A maior demanda de resgate de uma única vítima vista por consultores da Unit 42 aumentou para US$ 50 milhões no primeiro semestre de 2021, ante US$ 30 milhões no ano passado. Além disso, o grupo REvil testou recentemente uma nova abordagem ao oferecer uma chave de descriptografia universal para todas as organizações afetadas pelo ataque da Kaseya por US$ 70 milhões, embora tenha reduzido rapidamente o preço pedido para US$ 50 milhões. A Kaseya acabou obtendo uma chave de descriptografia universal, mas não está claro qual pagamento feito e se houve algum pagamento de fato.

Segundo o levantamento, o maior pagamento confirmado até agora neste ano foram os US$ 11 milhões que a JBS SA divulgou após um ataque massivo em junho.
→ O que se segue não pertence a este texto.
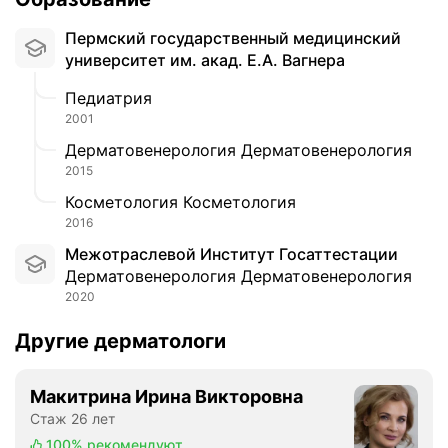
Пермский государственный медицинский
университет им. акад. Е.А. Вагнера
Педиатрия
2001
Дерматовенерология Дерматовенерология
2015
Косметология Косметология
2016
Межотраслевой Институт Госаттестации
Дерматовенерология Дерматовенерология
2020
Другие дерматологи
Макитрина Ирина Викторовна
Стаж 26 лет
100%
рекомендуют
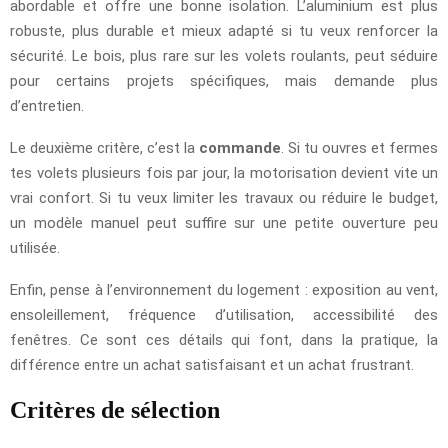
abordable et offre une bonne isolation. L’aluminium est plus
robuste, plus durable et mieux adapté si tu veux renforcer la
sécurité. Le bois, plus rare sur les volets roulants, peut séduire
pour certains projets spécifiques, mais demande plus
d’entretien.
Le deuxième critère, c’est la
commande
. Si tu ouvres et fermes
tes volets plusieurs fois par jour, la motorisation devient vite un
vrai confort. Si tu veux limiter les travaux ou réduire le budget,
un modèle manuel peut suffire sur une petite ouverture peu
utilisée.
Enfin, pense à l’environnement du logement : exposition au vent,
ensoleillement, fréquence d’utilisation, accessibilité des
fenêtres. Ce sont ces détails qui font, dans la pratique, la
différence entre un achat satisfaisant et un achat frustrant.
Critères de sélection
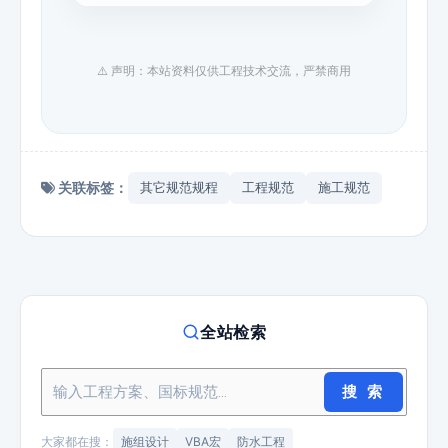
⚠️ 声明：本站资料仅供工程技术交流，严禁商用
关联标签：
其它规范规程
工程规范
施工规范
全站检索
搜 索
大家都在搜：
施组设计
VBA宏
防水工程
No ano passado, o maior pagamento observado foi de US$ 10 milhões.

A Unit 42 acredita que a crise ransomware continue ganhando força nos próximos meses, à medida que os grupos aprimoram ainda mais as táticas para coagir as vítimas a pagar e desenvolvem novas abordagens para tornar os ataques mais perturbadores. Por exemplo, começa a se ver gangues de ransomware criptografando um tipo crítico de software de infraestrutura conhecido como hypervisor, que pode corromper várias instâncias virtuais em execução em um único servidor. Espera-se um aumento na segmentação de hypervisors e outros softwares de infraestrutura gerenciada nos próximos meses. Acredita-se que haverá mais direcionamento a Provedores de Serviços Gerenciados (MSPs) e seus clientes após o ataque que alavancou o software de gerenciamento remoto Kaseya, que foi usado para distribuir ransomware a clientes de MSPs.
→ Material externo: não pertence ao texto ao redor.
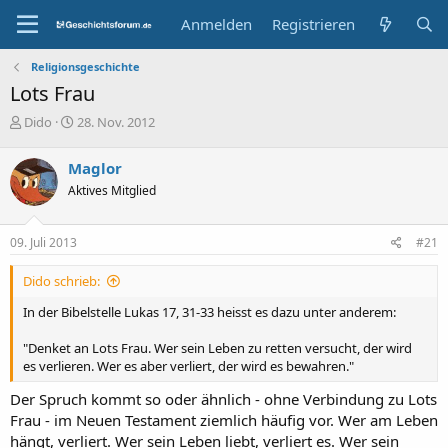
Anmelden
Registrieren
Religionsgeschichte
Lots Frau
E
E
Dido
28. Nov. 2012
r
r
s
s
Maglor
t
t
Aktives Mitglied
e
e
l
l
l
l
09. Juli 2013
#21
e
t
r
a
Dido schrieb:
m
In der Bibelstelle Lukas 17, 31-33 heisst es dazu unter anderem:
"Denket an Lots Frau. Wer sein Leben zu retten versucht, der wird
es verlieren. Wer es aber verliert, der wird es bewahren."
Der Spruch kommt so oder ähnlich - ohne Verbindung zu Lots
Frau - im Neuen Testament ziemlich häufig vor. Wer am Leben
hängt, verliert. Wer sein Leben liebt, verliert es. Wer sein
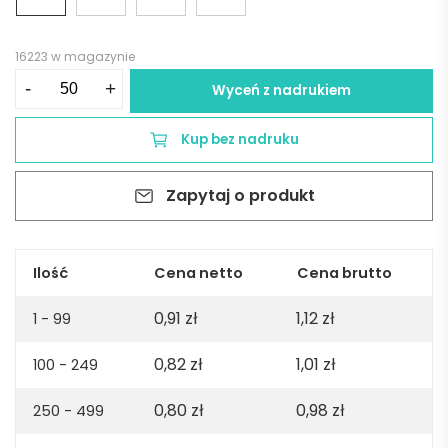
16223 w magazynie
ilość
-
+
Wyceń z nadrukiem
Długopis
REVI
Kup bez nadruku
-
błękitny
Zapytaj o produkt
Ilość
Cena netto
Cena brutto
0,91
zł
1,12
zł
1 - 99
0,82
zł
1,01
zł
100 - 249
0,80
zł
0,98
zł
250 - 499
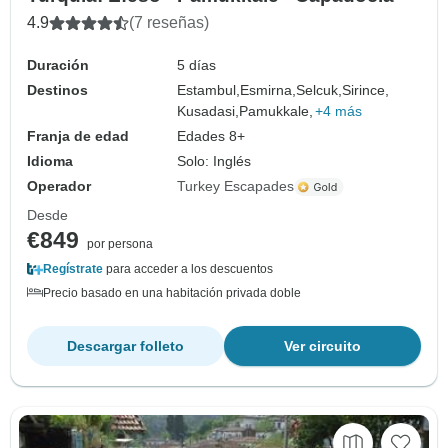
4.9
(7 reseñas)
Duración
5 días
Destinos
Estambul,
Esmirna,
Selcuk,
Sirince,
Kusadasi,
Pamukkale,
+4 más
Franja de edad
Edades 8+
Idioma
Solo: Inglés
Operador
Turkey Escapades
Desde
€849
por persona
Regístrate
para acceder a los descuentos
Precio basado en una habitación privada doble
Descargar folleto
Ver circuito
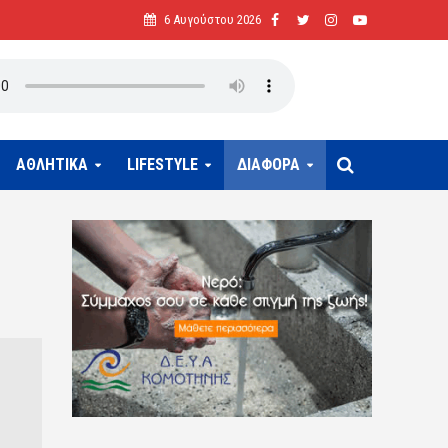
6 Αυγούστου 2026
ΑΘΛΗΤΙΚΑ
LIFESTYLE
ΔΙΑΦΟΡΑ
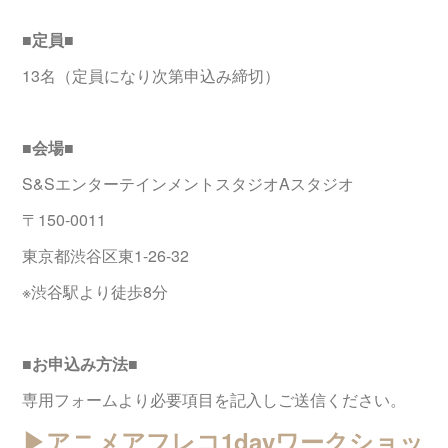
■定員■
13名（定員になり次第申込み締切）
■会場■
S&SエンターテインメントスタジオAスタジオ
〒150-0011
東京都渋谷区東1-26-32
※渋谷駅より徒歩8分
■お申込み方法■
専用フォームより必要項目を記入しご送信ください。
▶︎アニメアフレコ1dayワークショッ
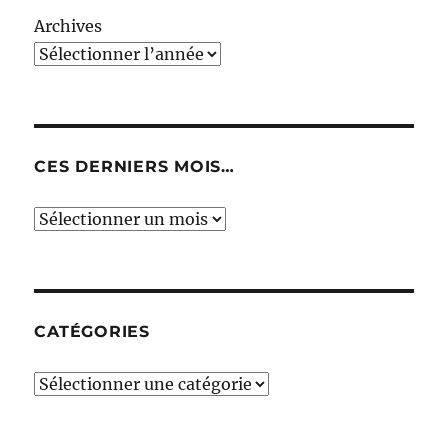
Archives
CES DERNIERS MOIS…
Ces
derniers
mois…
CATÉGORIES
Catégories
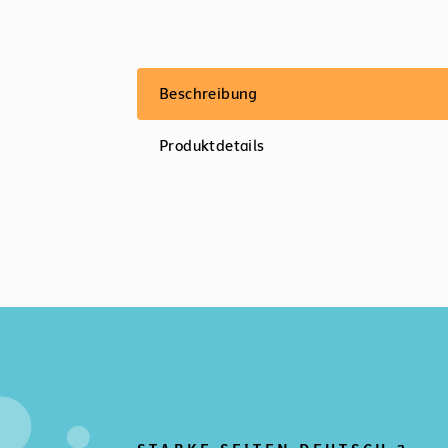
Beschreibung
Produktdetails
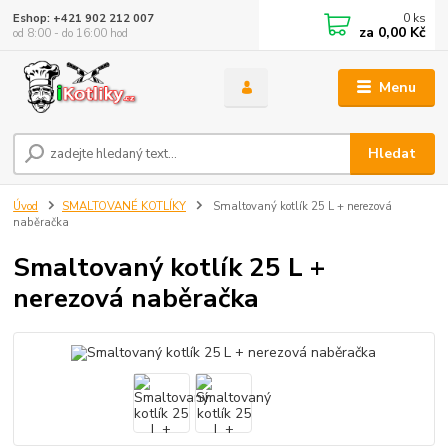
0
ks
Eshop: +421 902 212 007
za
0,00 Kč
od 8:00 - do 16:00 hod
Menu
Hledat
Úvod
SMALTOVANÉ KOTLÍKY
Smaltovaný kotlík 25 L + nerezová
naběračka
Smaltovaný kotlík 25 L +
nerezová naběračka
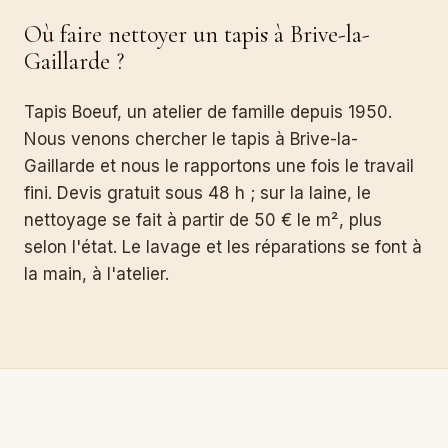
Où faire nettoyer un tapis à Brive-la-
Gaillarde ?
Tapis Boeuf, un atelier de famille depuis 1950.
Nous venons chercher le tapis à Brive-la-
Gaillarde et nous le rapportons une fois le travail
fini. Devis gratuit sous 48 h ; sur la laine, le
nettoyage se fait à partir de 50 € le m², plus
selon l'état. Le lavage et les réparations se font à
la main, à l'atelier.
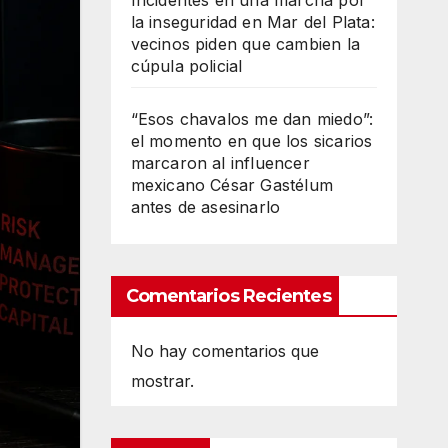
Incidentes en una marcha por
la inseguridad en Mar del Plata:
vecinos piden que cambien la
cúpula policial
“Esos chavalos me dan miedo”:
el momento en que los sicarios
marcaron al influencer
mexicano César Gastélum
antes de asesinarlo
Comentarios Recientes
No hay comentarios que
mostrar.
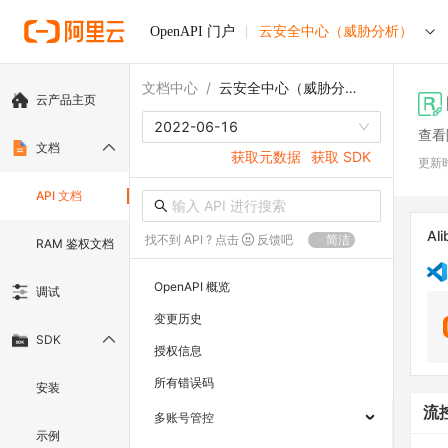
OpenAPI 门户
云安全中心（威胁分析）
文档中心
/
云安全中心（威胁分析）
云产品主页
2022-06-16
查看
文档
获取元数据
获取 SDK
更新
API 文档
Ali
找不到 API ? 点击
反馈吧
简洁
RAM 鉴权文档
OpenAPI 概览
调试
变更历史
SDK
授权信息
所有错误码
安装
流
多账号管控
示例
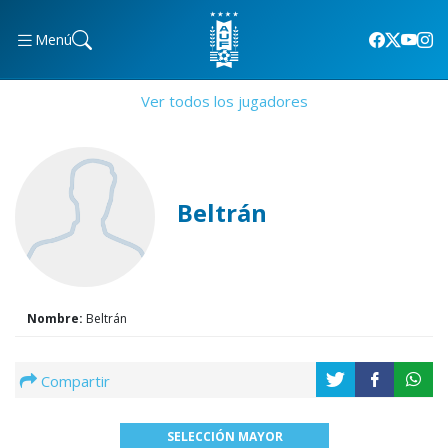
Menú
Ver todos los jugadores
Beltrán
Nombre:
Beltrán
Compartir
SELECCIÓN MAYOR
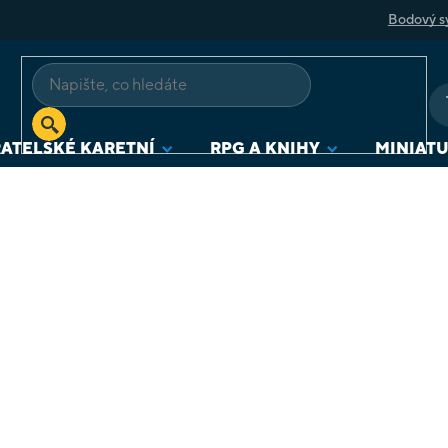
Bodový s
ATELSKÉ KARETNÍ
RPG A KNIHY
MINIAT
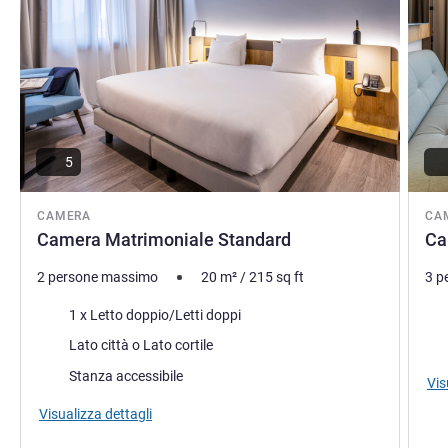
5
CAMERA
CA
Camera Matrimoniale Standard
Ca
2 persone massimo
20
m²
/
215
sq ft
3 p
Biancheria da letto
Bia
1 x Letto doppio/Letti doppi
Vista:
Vist
Lato città o Lato cortile
Stanza accessibile
Vis
Visualizza dettagli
Embora os resgates continuem sua trajetória ascendente, algumas gangues continuam a se concentrar no mercado de baixo custo, regularmente visando pequenas empresas que não têm recursos para investir pesadamente em segurança cibernética. Até agora, neste ano, grupos como NetWalker, SunCrypt e Lockbit estão exigindo e recebendo pagamentos que variam de US$ 10 mil a US$ 50 mil. Embora representem uma pequena porcentagem dos maiores resgates, pagamentos dessa proporção podem ter um impacto extenuante em uma pequena organização.